Ну почему же — не чувствовал…
Лет через пятнадцать его коронные задержки-ферматы из репертуара легендарных кастратов, идущие не от дирижера к солисту, а наоборот, когда дирижер ловит желание певца продлить ноту и порой до обморока держит для него гармонию в оркестре, жадно ловя переход на коду, — будут потрясать и публику, и музыкальных критиков. После премьеры «Семирамиды» Николы Порпоры в парижской «Опера Бастий», где он пел арию Миртео и почти на две минуты застопорил оркестр на невероятном, текучем, искрящемся алмазными всполохами си, а на исходе выплеснул в зал целую стаю серебристых рыбок движением груди и обеих рук, и зал «О́пера Бастий» загрохотал и смял все течение спектакля, и долго раскачивался и выл свое «браво!!!», а грудь Леона ходила счастливым поршнем, некий молодой и остроумный критик написал в «Ле Монд де ля Мюзик», еженедельном приложении к «Ле Монд», весьма лестную рецензию, припомнив там «затейников-кастратов, вроде Фаринелли, Виченци, Ауэрбаха или Валларди, которые подобными задержаниями на одной ноте, причем не на самой высокой, а чуть выше рабочей середины (прохвосты!), убивали публику наповал, доводя впечатлительных дам до нервного потрясения и удушья. Ведь не секрет, — писал он, — что некоторые экзальтированные слушательницы и слушатели специально задерживали дыхание на подобных сверхдлинных ферматах вместе с солистом. В театре Генделя в Лондоне случались регулярные обмороки именно по этой самой причине — для чего всегда наготове был лакей со специальной нюхательной солью в кисете: он ходил по рядам и приводил в чувство самоудавленников от оперы… Леон Этингер не позволяет себе жульничать на удобных “вышесредних” нотах, он “гвоздит” в высокой тесситуре, на пределе диапазона, и это, конечно, связки и мастерство, но еще и чудо невероятно развитых и умело расходуемых легких. Это не просто “вокально-техническое сочетание”, это настоящее психотронное оружие! Не забывайте, что со времен написания барочной музыки “камертон” подскочил вверх, так что си того периода относительно нашего с вами си выглядит бедным родственником…»
И далее автор рецензии остроумно замечал, что «при подобном исполнении обмороки в зале обеспечены, а вот летальные исходы — это уж на совести блистательного артиста.
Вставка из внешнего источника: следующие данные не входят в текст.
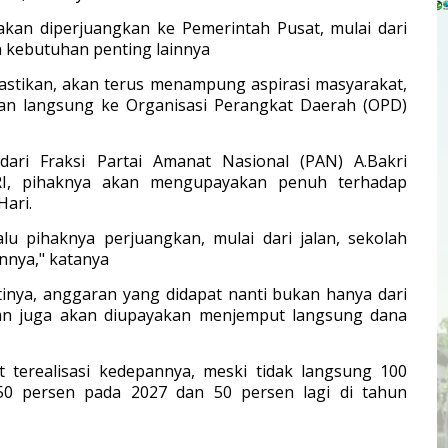
akan diperjuangkan ke Pemerintah Pusat, mulai dari
n kebutuhan penting lainnya
mastikan, akan terus menampung aspirasi masyarakat,
ikan langsung ke Organisasi Perangkat Daerah (OPD)
ari Fraksi Partai Amanat Nasional (PAN) A.Bakri
RI, pihaknya akan mengupayakan penuh terhadap
Hari.
lu pihaknya perjuangkan, mulai dari jalan, sekolah
innya," katanya
nya, anggaran yang didapat nanti bukan hanya dari
an juga akan diupayakan menjemput langsung dana
t terealisasi kedepannya, meski tidak langsung 100
50 persen pada 2027 dan 50 persen lagi di tahun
Не скрою, — так он заканчивал статью, — я бы с удовольствием отправил к праотцам столь изысканным способом пару-тройку ныне здравствующих политиков».
* * *А Эли Волосатый к тому же оказался земляком-одесситом, фанатом парусных лодок, и сам владел подержанным швертботом, который беспрерывно чинил и латал. Энтузиаст морского спорта, он был главным вдохновителем и организатором ежегодных регат юниоров в Эйлатском заливе. Леон сначала опасался выходить с ним в море — не потому, что боялся глубокой воды, просто на волнах, даже слабых, его укачивало. Но в один прекрасный день, поддавшись на уговоры Эли («Эх ты, Одесса-мама!»), переступив борт и прыгнув в лодку, уже не упускал возможности еще и еще раз это испытать: соленый мокрый ветер, солнечные жгуты на плечах, шипучие брызги в лицо и горящие, вспухшие от напряжения ладони…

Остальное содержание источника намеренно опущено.